Tocilizumab (Actemra, Genentech) — an IL-6R antagonist FDA approved for treatment of cytokine release syndrome — appeared effective in resolving cytokine release syndrome-related fever and hypotension. However, established neurotoxicity is less responsive than cytokine release syndrome to interventions that suppress IL-6 activity or CAR T-cell function.

Researchers then analyzed baseline patient characteristics to identify factors associated with risk for neurotoxicity.

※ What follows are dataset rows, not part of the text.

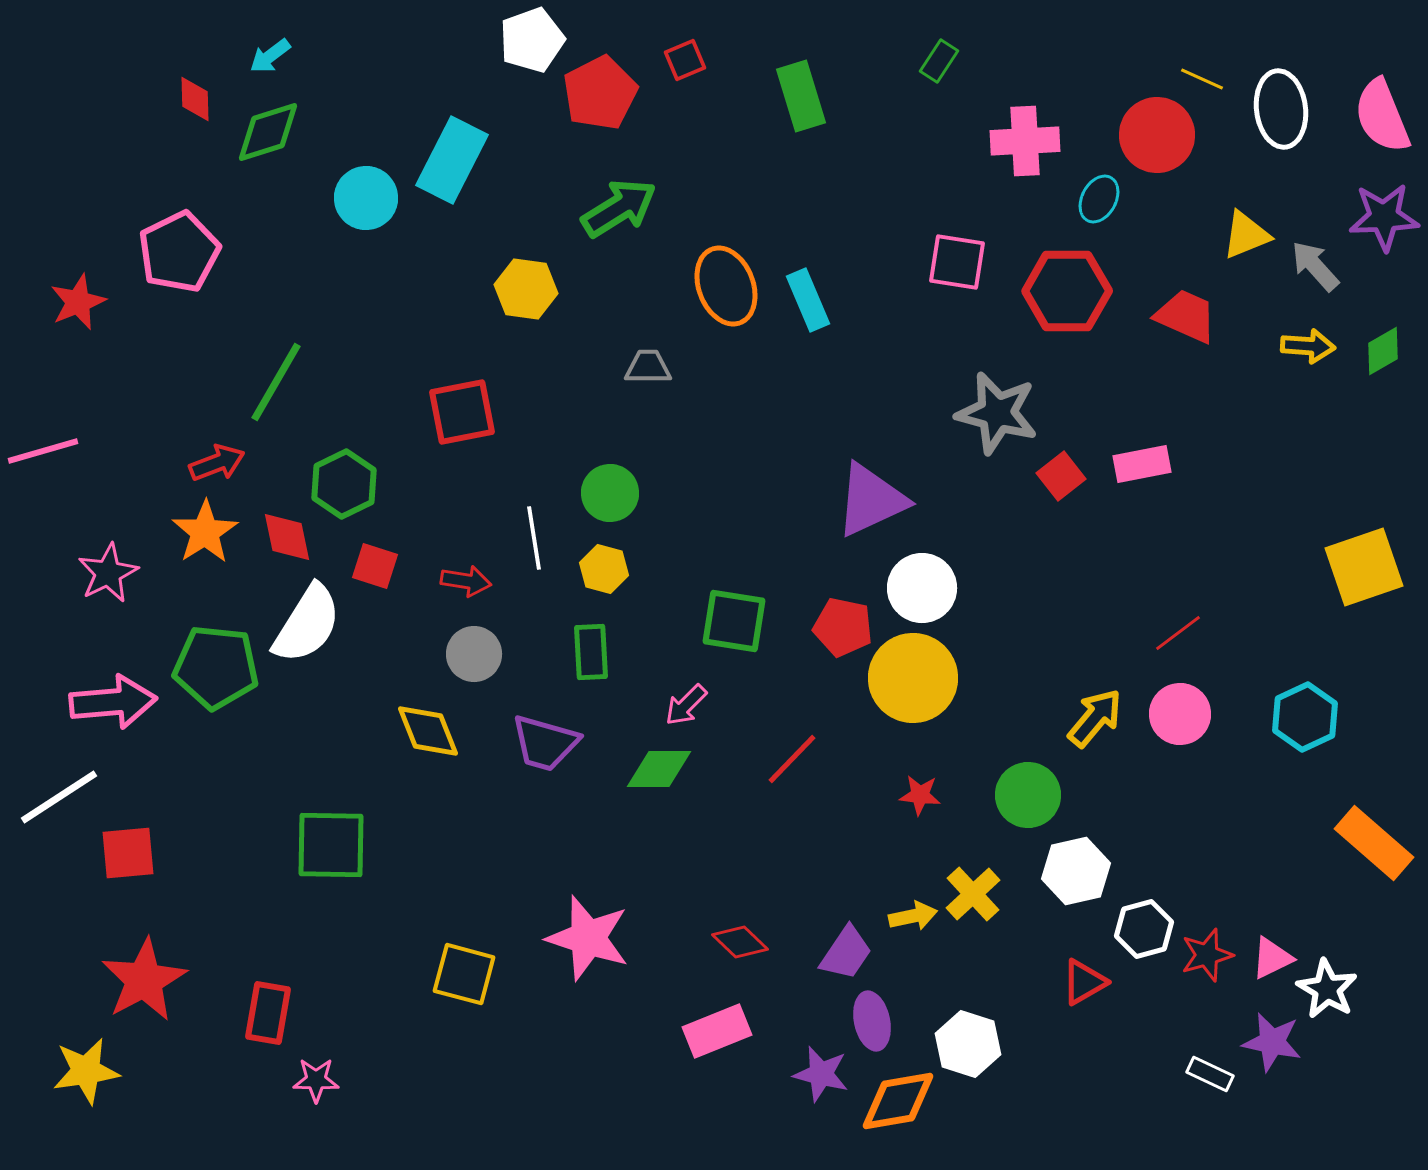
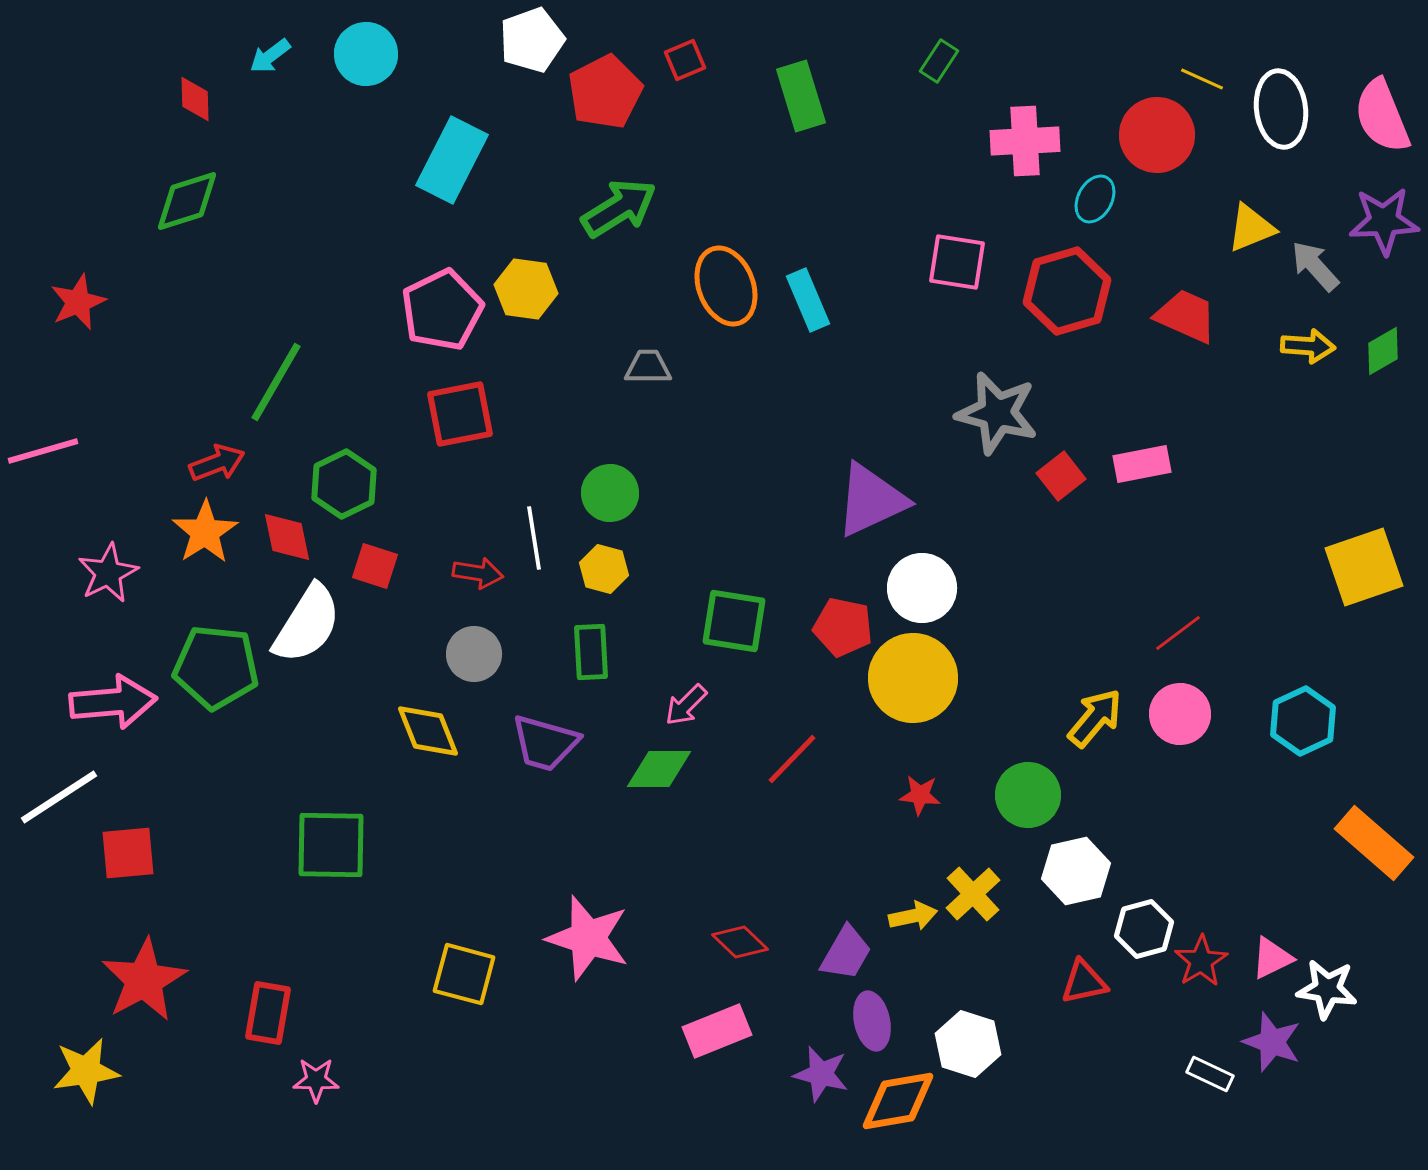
red pentagon at (600, 93): moved 5 px right, 1 px up
green diamond at (268, 132): moved 81 px left, 69 px down
cyan circle at (366, 198): moved 144 px up
cyan ellipse at (1099, 199): moved 4 px left
purple star at (1384, 217): moved 4 px down
yellow triangle at (1246, 235): moved 5 px right, 7 px up
pink pentagon at (179, 252): moved 263 px right, 58 px down
red hexagon at (1067, 291): rotated 16 degrees counterclockwise
red square at (462, 412): moved 2 px left, 2 px down
red arrow at (466, 581): moved 12 px right, 8 px up
cyan hexagon at (1305, 717): moved 2 px left, 4 px down
purple trapezoid at (846, 953): rotated 4 degrees counterclockwise
red star at (1207, 955): moved 6 px left, 6 px down; rotated 16 degrees counterclockwise
red triangle at (1084, 982): rotated 18 degrees clockwise
white star at (1327, 989): rotated 22 degrees counterclockwise
purple star at (1272, 1042): rotated 8 degrees clockwise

Univariate analyses showed neurotoxicity occurred more frequently among younger patients; those with B-cell ALL; those with a high tumor burden and CD19-positive cells in bone marrow; following a high CAR T-cell dose (P < .0001); and among patients with the presence of any pre-existing neurologic comorbidity.

Patients who developed grade 3 or higher neurotoxicity had more severe cytokine release syndrome (P < .0001), as well as:

earlier and higher CD4-positive and CD8-positive CAR T-cell peak counts in blood;

earlier and higher fever;

more severe hemodynamic instability and tachypnea; and

more severe hypoproteinemia, hypoalbuminemia and weight gain, consistent with loss of vascular integrity and systemic capillary leak.

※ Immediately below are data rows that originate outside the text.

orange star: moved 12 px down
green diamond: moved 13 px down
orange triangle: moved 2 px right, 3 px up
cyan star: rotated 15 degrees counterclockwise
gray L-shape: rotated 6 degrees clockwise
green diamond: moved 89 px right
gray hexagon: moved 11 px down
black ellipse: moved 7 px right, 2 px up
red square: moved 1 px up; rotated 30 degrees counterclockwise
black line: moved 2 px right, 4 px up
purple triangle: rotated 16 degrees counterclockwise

Turtle and colleagues also found that those with severe neurotoxicity had endothelial activation, which could contribute to manifestations — including capillary leak, blood coagulation abnormalities and disruption of the blood-brain barrier — observed among patients with severe cytokine release syndrome and neurotoxicity.

As a result of these findings, Turtle and colleagues developed a predictive classification tree algorithm based on side effects — including fever, and high serum IL-6 and MCP-1 — to identify patients within the first 36 hours after CAR T-cell infusion who are at increased risk for severe neurotoxicity.

“Early identification of patients at risk [for] developing the most severe neurotoxicity might allow intervention with tocilizumab and/or corticosteroids, enabling reduction in serum cytokine concentrations that could mitigate or prevent subsequent toxicity,” the researchers wrote.

However, Turtle acknowledged additional studies of this algorithm are required.

“Enormous improvements have been made in the last few years in strategies to minimize the risk [for] toxicity,” he noted. “Because CAR T-cell therapy is so new, we are still learning how to improve the delivery and reduce the side effects.” – by Kristie L. Kahl


Disclosures: NCI, Juno Therapeutics, Life Science Discovery Fund, the Bezos family, the University of British Columbia Clinical Investigator Program and institutional funds from Bloodworks Northwest funded this study. Turtle reports research funding from Juno Therapeutics, patents licensed by Juno, and pending patent applications that could be licensed by nonprofit institutions and for-profit companies, including Juno. Please see the full study for a list of all other authors’ relevant financial disclosures.